→ **Try it**
Go through the records and count the lines where the string "will" occurs. Reply with the number only.

___ Material shown ___

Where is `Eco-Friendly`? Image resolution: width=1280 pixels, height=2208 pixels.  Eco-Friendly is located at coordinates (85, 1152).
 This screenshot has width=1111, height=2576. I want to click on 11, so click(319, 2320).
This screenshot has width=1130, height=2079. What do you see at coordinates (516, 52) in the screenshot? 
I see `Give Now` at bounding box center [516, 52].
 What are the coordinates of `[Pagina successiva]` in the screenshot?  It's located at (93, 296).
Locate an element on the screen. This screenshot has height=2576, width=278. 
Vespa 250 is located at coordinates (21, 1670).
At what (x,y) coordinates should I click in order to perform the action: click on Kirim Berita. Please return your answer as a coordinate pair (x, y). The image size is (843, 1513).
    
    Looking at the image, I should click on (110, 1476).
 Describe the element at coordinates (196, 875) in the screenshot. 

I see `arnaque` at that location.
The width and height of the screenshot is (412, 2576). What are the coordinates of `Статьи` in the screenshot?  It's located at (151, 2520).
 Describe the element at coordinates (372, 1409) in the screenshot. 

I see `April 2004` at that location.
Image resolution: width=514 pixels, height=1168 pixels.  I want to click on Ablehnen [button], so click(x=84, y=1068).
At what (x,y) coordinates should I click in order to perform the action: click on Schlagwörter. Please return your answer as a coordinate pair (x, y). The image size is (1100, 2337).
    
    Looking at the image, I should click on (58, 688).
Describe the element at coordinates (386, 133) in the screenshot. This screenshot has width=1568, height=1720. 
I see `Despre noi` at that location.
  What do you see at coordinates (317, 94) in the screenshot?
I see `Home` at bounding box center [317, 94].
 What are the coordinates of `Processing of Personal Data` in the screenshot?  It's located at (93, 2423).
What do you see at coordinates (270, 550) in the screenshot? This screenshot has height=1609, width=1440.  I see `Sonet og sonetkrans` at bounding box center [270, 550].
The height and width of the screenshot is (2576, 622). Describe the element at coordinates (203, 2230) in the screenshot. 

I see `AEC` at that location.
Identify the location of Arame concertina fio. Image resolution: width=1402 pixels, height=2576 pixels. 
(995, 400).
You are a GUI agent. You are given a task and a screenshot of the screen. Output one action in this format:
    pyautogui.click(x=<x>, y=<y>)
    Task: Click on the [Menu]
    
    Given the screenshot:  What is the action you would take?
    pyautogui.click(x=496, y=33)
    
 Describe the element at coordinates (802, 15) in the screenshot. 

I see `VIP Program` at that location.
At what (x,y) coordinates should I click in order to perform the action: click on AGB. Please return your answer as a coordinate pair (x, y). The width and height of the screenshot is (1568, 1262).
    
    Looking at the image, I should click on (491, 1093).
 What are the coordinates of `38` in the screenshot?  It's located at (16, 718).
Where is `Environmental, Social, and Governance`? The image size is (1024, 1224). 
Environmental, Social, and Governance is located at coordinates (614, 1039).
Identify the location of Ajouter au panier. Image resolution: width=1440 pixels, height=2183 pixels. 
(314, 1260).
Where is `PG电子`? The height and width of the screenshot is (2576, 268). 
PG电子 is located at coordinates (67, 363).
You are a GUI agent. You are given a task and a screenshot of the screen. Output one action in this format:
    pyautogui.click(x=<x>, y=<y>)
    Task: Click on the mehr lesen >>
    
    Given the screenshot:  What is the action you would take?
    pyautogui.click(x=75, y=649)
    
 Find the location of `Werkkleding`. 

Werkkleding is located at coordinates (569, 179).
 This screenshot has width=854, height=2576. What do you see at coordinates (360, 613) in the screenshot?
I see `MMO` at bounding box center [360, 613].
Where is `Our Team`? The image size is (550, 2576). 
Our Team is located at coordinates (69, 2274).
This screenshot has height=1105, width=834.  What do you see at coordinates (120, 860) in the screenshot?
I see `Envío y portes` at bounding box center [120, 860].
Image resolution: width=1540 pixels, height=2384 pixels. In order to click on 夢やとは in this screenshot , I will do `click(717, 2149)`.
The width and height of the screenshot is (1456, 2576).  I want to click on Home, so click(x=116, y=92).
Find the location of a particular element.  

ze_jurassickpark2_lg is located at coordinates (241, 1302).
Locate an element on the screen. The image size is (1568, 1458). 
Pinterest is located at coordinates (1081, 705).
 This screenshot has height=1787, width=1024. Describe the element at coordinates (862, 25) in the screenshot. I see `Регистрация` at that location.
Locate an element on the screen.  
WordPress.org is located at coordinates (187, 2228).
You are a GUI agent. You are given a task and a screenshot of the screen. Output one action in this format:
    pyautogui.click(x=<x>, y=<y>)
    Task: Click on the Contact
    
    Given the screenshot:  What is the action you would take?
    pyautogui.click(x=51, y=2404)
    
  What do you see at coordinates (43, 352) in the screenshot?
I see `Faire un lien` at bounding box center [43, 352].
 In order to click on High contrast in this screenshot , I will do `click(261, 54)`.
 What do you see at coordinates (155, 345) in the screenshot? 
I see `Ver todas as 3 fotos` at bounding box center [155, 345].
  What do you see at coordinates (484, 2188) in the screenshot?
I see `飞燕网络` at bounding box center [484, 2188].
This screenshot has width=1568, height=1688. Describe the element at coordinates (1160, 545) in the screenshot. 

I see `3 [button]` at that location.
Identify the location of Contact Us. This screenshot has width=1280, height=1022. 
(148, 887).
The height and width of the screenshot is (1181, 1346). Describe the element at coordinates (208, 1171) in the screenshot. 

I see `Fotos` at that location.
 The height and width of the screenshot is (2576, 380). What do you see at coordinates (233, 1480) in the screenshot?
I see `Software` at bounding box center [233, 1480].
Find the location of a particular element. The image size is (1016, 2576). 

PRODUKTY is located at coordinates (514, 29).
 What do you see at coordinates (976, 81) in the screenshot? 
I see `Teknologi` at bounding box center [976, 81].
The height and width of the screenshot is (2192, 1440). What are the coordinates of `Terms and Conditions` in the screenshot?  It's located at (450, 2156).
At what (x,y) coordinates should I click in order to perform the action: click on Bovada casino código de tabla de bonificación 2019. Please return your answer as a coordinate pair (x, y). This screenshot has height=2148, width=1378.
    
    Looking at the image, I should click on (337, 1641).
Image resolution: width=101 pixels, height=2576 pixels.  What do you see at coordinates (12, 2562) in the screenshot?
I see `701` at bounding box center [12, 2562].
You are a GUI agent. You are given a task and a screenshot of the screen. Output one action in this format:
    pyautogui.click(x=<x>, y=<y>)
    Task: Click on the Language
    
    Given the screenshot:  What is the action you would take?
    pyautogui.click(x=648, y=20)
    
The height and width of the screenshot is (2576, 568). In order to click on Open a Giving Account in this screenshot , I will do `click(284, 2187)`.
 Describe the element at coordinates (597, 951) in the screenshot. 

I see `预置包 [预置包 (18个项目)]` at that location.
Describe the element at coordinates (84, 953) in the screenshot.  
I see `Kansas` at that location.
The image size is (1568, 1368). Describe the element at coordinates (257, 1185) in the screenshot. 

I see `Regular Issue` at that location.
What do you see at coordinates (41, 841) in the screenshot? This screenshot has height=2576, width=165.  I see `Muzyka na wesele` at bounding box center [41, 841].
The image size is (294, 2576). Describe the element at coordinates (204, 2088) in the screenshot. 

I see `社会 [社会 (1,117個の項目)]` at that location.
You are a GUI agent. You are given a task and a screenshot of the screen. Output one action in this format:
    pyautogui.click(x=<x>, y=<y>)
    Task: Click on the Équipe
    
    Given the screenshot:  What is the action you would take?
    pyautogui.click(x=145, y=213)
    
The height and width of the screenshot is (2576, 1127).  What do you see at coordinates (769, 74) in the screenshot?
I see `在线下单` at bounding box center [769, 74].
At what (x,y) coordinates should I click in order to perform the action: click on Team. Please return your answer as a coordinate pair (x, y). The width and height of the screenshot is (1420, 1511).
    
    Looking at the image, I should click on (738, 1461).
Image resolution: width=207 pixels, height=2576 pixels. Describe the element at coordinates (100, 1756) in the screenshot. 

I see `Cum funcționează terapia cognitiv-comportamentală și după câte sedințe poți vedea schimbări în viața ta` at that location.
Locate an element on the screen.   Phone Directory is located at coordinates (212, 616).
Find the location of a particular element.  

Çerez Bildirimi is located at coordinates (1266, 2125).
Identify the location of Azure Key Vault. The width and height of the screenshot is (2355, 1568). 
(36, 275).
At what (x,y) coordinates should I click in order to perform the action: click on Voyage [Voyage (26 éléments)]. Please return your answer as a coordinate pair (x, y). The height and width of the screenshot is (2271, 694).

___

→ **Response below**
3